Below we use Bochner measurability and Bochner integral. Let
- $(X, \mathcal A, \mu)$ and $(Y, \mathcal B, \nu)$ be complete finite measure spaces,
- $(E, | \cdot |)$ a Banach space,
- $S (X)$ the space of $\mu$-simple functions from $X$ to $E$,
- $L^0 (X)$ the space of $\mu$-measurable functions from $X$ to $E$,
- $L^1 (X)$ the space of $\mu$-integrable functions from $X$ to $E$,
- $Z := X \times Y$,
- $\mathcal C$ the product $\sigma$-algebra of $\mathcal A$ and $\mathcal B$,
- $\lambda$ the product measure of $\mu$ and $\nu$,
- $(Z, \overline{\mathcal C}, \overline{\lambda})$ the completion of $(Z, \mathcal C, \lambda)$.
For $\delta >0$ and $f,g \in L^0 (Y)$, we write $$ \begin{align*} \{|f - g| > \delta\} &:= \{y \in Y : |f (y) - g(y)| > \delta\}, \\ \nu (|f - g| > \delta) &:= \nu (\{|f - g| > \delta\}). \end{align*} $$
For $f, g \in L^0 (Y)$, we define $$ \hat \rho_Y (f, g) := \inf_{\delta >0} \{ \nu (|f - g| > \delta) +\delta \}. $$
Then $\hat \rho_Y$ is an extended pseudometric on $L^0 (Y)$. For $f_n, f \in L^0(Y)$, we have $\hat \rho_Y (f_n, f) \to 0$ IFF $f_n \to f$ in measure.
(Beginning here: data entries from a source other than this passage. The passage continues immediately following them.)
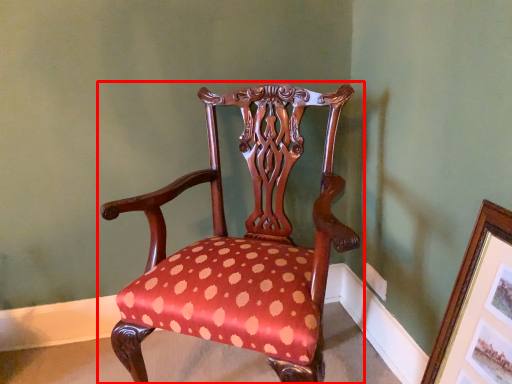 Question: From the image's perspective, where is chair (annotated by the red box) located in relation to picture frame in the image?

Choices:
 (A) above
 (B) below

Answer: (A) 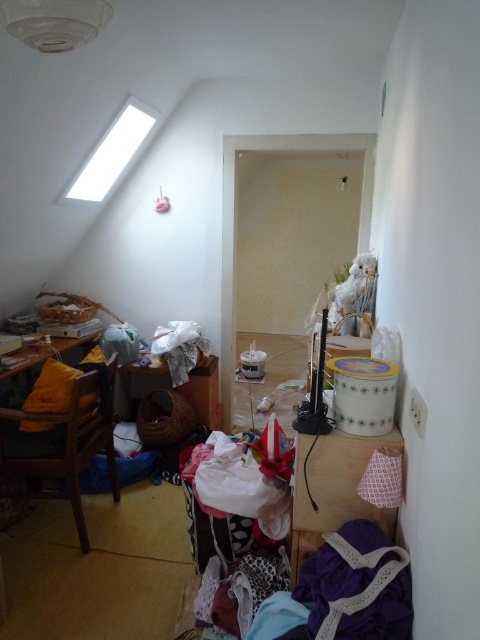 You are moving a box from the doorway to the wooden table at center. There is a purple lace fabric at lower right in the way. Can you walk directly to the table without stepping on the fabric?

The purple lace fabric at lower right is in front of the wooden table at center, so you would have to step over or move the fabric to reach the table without stepping on it.

You are standing at the entrance of the room and need to place a new item on the wooden table at center. Based on its coordinates, can you estimate its position relative to the skylight at the top left corner?

The wooden table at center is located at coordinates point [204,392], which places it closer to the right side and lower part of the room compared to the skylight at the top left corner. Therefore, the wooden table at center is positioned to the right and below the skylight. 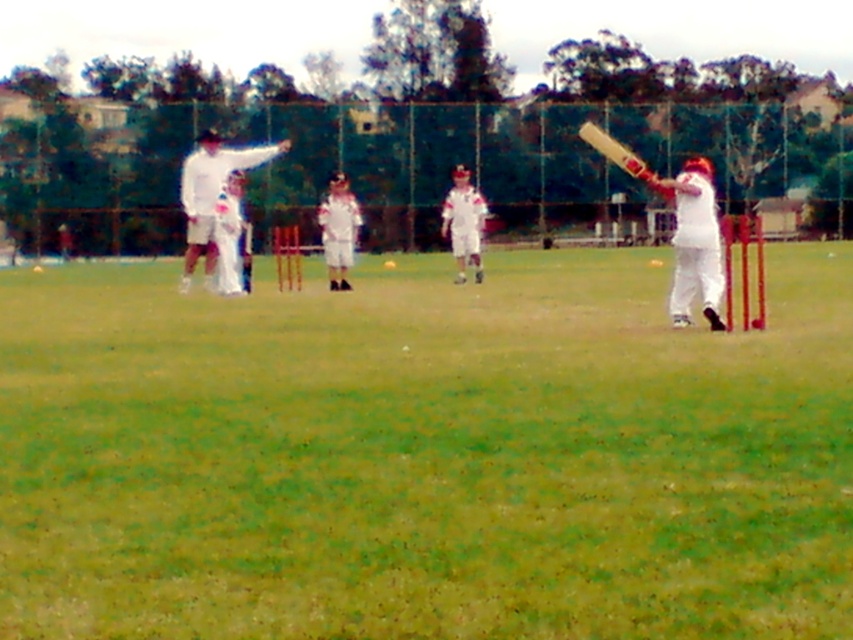 Question: Is white clothed person at left to the left of white clothed figure at left from the viewer's perspective?

Choices:
 (A) yes
 (B) no

Answer: (A)

Question: Estimate the real-world distances between objects in this image. Which object is farther from the white clothed person at left?

Choices:
 (A) green grass at center
 (B) white matte cricket bat at right
 (C) white clothed figure at left

Answer: (B)

Question: From the image, what is the correct spatial relationship of white matte cricket bat at right in relation to white cloth cricket bat at center?

Choices:
 (A) left
 (B) right

Answer: (B)

Question: Among these points, which one is nearest to the camera?

Choices:
 (A) (740, 611)
 (B) (701, 182)
 (C) (218, 237)

Answer: (A)

Question: Among these objects, which one is farthest from the camera?

Choices:
 (A) white matte cricket bat at center
 (B) white clothed figure at left

Answer: (A)

Question: Can you confirm if white matte cricket bat at right is positioned below white matte cricket bat at center?

Choices:
 (A) no
 (B) yes

Answer: (B) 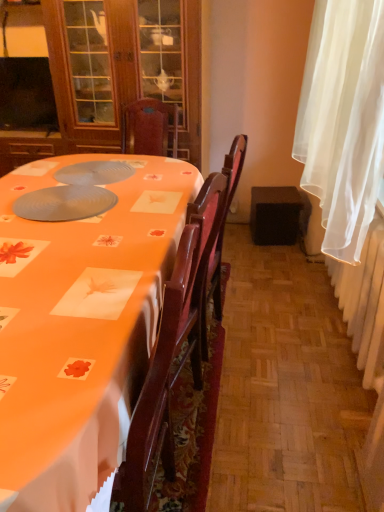 Question: Does black fabric speaker at lower right have a lesser height compared to white sheer curtain at right?

Choices:
 (A) yes
 (B) no

Answer: (A)

Question: From the image's perspective, is black fabric speaker at lower right on top of white sheer curtain at right?

Choices:
 (A) no
 (B) yes

Answer: (A)

Question: Is black fabric speaker at lower right aimed at white sheer curtain at right?

Choices:
 (A) no
 (B) yes

Answer: (A)

Question: Is black fabric speaker at lower right smaller than white sheer curtain at right?

Choices:
 (A) yes
 (B) no

Answer: (A)

Question: Is the position of black fabric speaker at lower right less distant than that of white sheer curtain at right?

Choices:
 (A) yes
 (B) no

Answer: (B)

Question: Based on their positions, is matte wood cabinet at upper left located to the left or right of black fabric speaker at lower right?

Choices:
 (A) left
 (B) right

Answer: (A)

Question: Considering the positions of matte wood cabinet at upper left and black fabric speaker at lower right in the image, is matte wood cabinet at upper left taller or shorter than black fabric speaker at lower right?

Choices:
 (A) tall
 (B) short

Answer: (A)

Question: From a real-world perspective, is matte wood cabinet at upper left above or below black fabric speaker at lower right?

Choices:
 (A) below
 (B) above

Answer: (B)

Question: Considering the positions of point (87, 151) and point (296, 224), is point (87, 151) closer or farther from the camera than point (296, 224)?

Choices:
 (A) closer
 (B) farther

Answer: (A)

Question: Choose the correct answer: Is black fabric speaker at lower right inside white sheer curtain at right or outside it?

Choices:
 (A) outside
 (B) inside

Answer: (A)

Question: Considering the positions of black fabric speaker at lower right and white sheer curtain at right in the image, is black fabric speaker at lower right wider or thinner than white sheer curtain at right?

Choices:
 (A) wide
 (B) thin

Answer: (A)

Question: Is black fabric speaker at lower right bigger or smaller than white sheer curtain at right?

Choices:
 (A) big
 (B) small

Answer: (B)

Question: Relative to white sheer curtain at right, is black fabric speaker at lower right in front or behind?

Choices:
 (A) behind
 (B) front

Answer: (A)

Question: In terms of height, does matte gray paper plate at center look taller or shorter compared to matte wood cabinet at upper left?

Choices:
 (A) tall
 (B) short

Answer: (B)

Question: In terms of width, does matte gray paper plate at center look wider or thinner when compared to matte wood cabinet at upper left?

Choices:
 (A) wide
 (B) thin

Answer: (B) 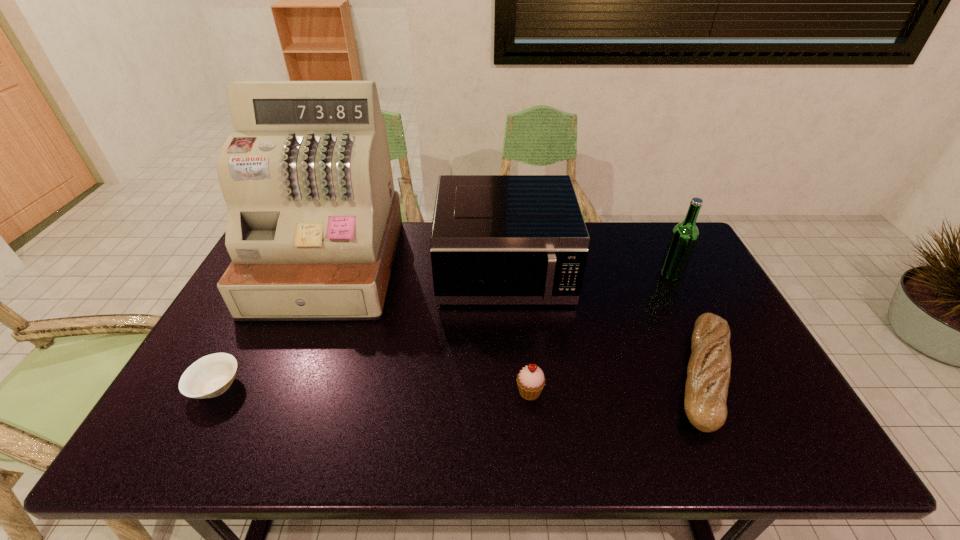 Image resolution: width=960 pixels, height=540 pixels. Find the location of `cash register`. cash register is located at coordinates (313, 223).

You are a GUI agent. You are given a task and a screenshot of the screen. Output one action in this format:
    pyautogui.click(x=<x>, y=<y>)
    Task: Click on the beer bottle
    
    Given the screenshot: What is the action you would take?
    pyautogui.click(x=684, y=236)

Locate an element on the screen. Image resolution: width=960 pixels, height=540 pixels. microwave_oven is located at coordinates pos(495,239).

Image resolution: width=960 pixels, height=540 pixels. In order to click on cupcake in this screenshot , I will do `click(530, 380)`.

I want to click on baguet, so click(708, 373).

Identify the location of the shortest object. This screenshot has height=540, width=960. (210, 376).

The image size is (960, 540). Identify the location of blank area located on the operating side of the cash register. (268, 415).

What are the coordinates of `vacant space located 0.050m on the left of the beer bottle` in the screenshot? It's located at (644, 274).

This screenshot has height=540, width=960. What are the coordinates of `vacant space located 0.350m on the front-facing side of the microwave_oven` in the screenshot? It's located at (514, 427).

At what (x,y) coordinates should I click in order to perform the action: click on vacant space located 0.070m on the left of the fourth tallest object. Please return your answer as a coordinate pair (x, y). Looking at the image, I should click on click(x=487, y=392).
We define $\hat \rho_X$ on $L^0(X, \mathbb R \cup \{\pm\infty\})$ and $\hat \rho_Z$ on $L^0(Z)$ similarly. For simplicity, we write $$ \begin{align*} \| f \|_{L^0(X)} & := \hat \rho_X (f, 0), \\ \| f \|_{L^0(Y)} &:= \hat \rho_Y (f, 0), \\ \| f \|_{L^0(Z)} &:= \hat \rho_Z (f, 0). \end{align*} $$
I'm trying to prove an analogue of the main result in this thread, i.e.,
Theorem Let $f_n \in L^0(Z)$ for all $n \in \mathbb N$. Assume that for $\mu$-a.e. $x \in X$, the sequence $(f_n(x, \cdot))_n$ is a Cauchy sequence in $(L^0 (Y), \hat \rho_Y)$. Then $(f_n)$ is a Cauchy sequence in $(L^0 (Z), \hat \rho_Z)$.
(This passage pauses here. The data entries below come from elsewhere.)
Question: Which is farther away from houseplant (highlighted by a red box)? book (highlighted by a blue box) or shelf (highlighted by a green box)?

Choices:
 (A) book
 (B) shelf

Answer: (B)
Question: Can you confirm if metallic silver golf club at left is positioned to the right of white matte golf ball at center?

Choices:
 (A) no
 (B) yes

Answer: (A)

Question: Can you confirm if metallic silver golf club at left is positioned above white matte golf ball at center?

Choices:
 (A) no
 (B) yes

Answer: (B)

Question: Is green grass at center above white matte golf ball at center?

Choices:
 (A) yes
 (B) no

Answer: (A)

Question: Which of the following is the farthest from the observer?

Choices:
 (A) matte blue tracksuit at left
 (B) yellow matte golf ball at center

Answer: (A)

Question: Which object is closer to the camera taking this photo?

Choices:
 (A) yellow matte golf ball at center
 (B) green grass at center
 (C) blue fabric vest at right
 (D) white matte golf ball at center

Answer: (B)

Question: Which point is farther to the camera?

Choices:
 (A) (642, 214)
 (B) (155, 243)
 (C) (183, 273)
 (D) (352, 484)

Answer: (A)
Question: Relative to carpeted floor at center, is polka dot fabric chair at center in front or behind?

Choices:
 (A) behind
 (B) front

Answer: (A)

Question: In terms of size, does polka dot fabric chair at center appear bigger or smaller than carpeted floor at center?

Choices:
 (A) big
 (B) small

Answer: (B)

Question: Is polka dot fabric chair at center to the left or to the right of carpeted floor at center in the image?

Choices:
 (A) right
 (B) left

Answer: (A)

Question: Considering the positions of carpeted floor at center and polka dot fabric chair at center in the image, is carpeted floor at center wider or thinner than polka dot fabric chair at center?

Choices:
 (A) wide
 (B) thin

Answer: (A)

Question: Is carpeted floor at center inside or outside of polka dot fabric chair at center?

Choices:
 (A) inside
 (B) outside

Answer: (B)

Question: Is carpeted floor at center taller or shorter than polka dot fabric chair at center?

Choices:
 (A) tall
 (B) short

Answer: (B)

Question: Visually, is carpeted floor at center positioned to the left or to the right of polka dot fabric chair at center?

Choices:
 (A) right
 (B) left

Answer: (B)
Could you have a check on my below attempt? Thank you so much for your help!
Assume the contrary that $(f_n)$ is not a Cauchy sequence in $L^0 (Z)$. There is $\varepsilon >0$ and two subsequences $\varphi, \psi$ of $\mathbb N$ such that $$ \hat \rho_Z (f_{\varphi (n)}, f_{\psi (n)}) \ge \varepsilon \quad \forall n \in \mathbb N. $$
Then $$ \lambda (|f_{\varphi (n)} - f_{\psi (n)}| > \delta) +\delta \ge \varepsilon \quad \forall n \in \mathbb N, \forall \delta >0. $$
We pick $\delta := \varepsilon/2$ and get $$ \lambda (|f_{\varphi (n)} - f_{\psi (n)}| > \varepsilon/2) \ge \varepsilon/2 \quad \forall n \in \mathbb N. $$
Let $g_n := f_{\varphi (n)} - f_{\psi (n)}$. Then $g_n \in L^0(Z)$. We define $$ h_n: X \to \mathbb R, x \mapsto \| g_n (x, \cdot) \|_{L^0 (Y)}. $$
It has been verified that $h_n$ indeed belongs to $L^0 (X)$. By our assumption, $h_n \to 0$ $\mu$-a.e. Because $\mu(X) < \infty$, we get $h_n \to 0$ in measure.
Lemma Let $\mu(X) + \nu (Y) < \infty$. Let $g_n \in L^0(Z)$ for all $n \in \mathbb N$ such that for $\mu$-a.e. $x \in X$ we have $(g_n(x, \cdot))_n \subset L^0 (Y)$. We define $$ h_n: X \to \mathbb R \cup \{+\infty\}, x \mapsto \| g_n (x, \cdot) \|_{L^0 (Y)}. $$ If $\| h_n \|_{L^0(X)} \to 0$ then $\| g_n \|_{L^0 (Z)} \to 0$.
By Lemma 4, $g_n \to 0$ in measure, which is a contradiction. This completes the proof.